→ **What is being asked**
Apart from the pictures, the listing is to be returned exactly.

→ **Input material**
--------------------

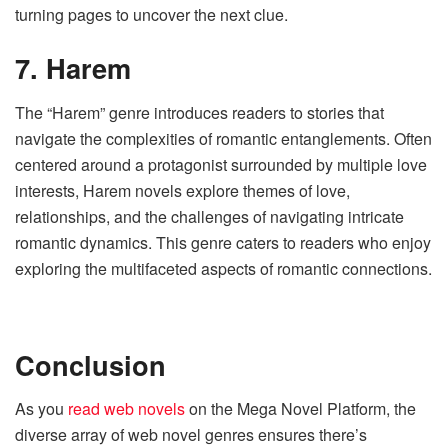
turning pages to uncover the next clue.
7. Harem
The “Harem” genre introduces readers to stories that
navigate the complexities of romantic entanglements. Often
centered around a protagonist surrounded by multiple love
interests, Harem novels explore themes of love,
relationships, and the challenges of navigating intricate
romantic dynamics. This genre caters to readers who enjoy
exploring the multifaceted aspects of romantic connections.
Conclusion
As you
read web novels
on the Mega Novel Platform, the
diverse array of web novel genres ensures there’s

--------------------

→ **Task result**
turning pages to uncover the next clue.
7. Harem
The “Harem” genre introduces readers to stories that
navigate the complexities of romantic entanglements. Often
centered around a protagonist surrounded by multiple love
interests, Harem novels explore themes of love,
relationships, and the challenges of navigating intricate
romantic dynamics. This genre caters to readers who enjoy
exploring the multifaceted aspects of romantic connections.
Conclusion
As you
read web novels
on the Mega Novel Platform, the
diverse array of web novel genres ensures there’s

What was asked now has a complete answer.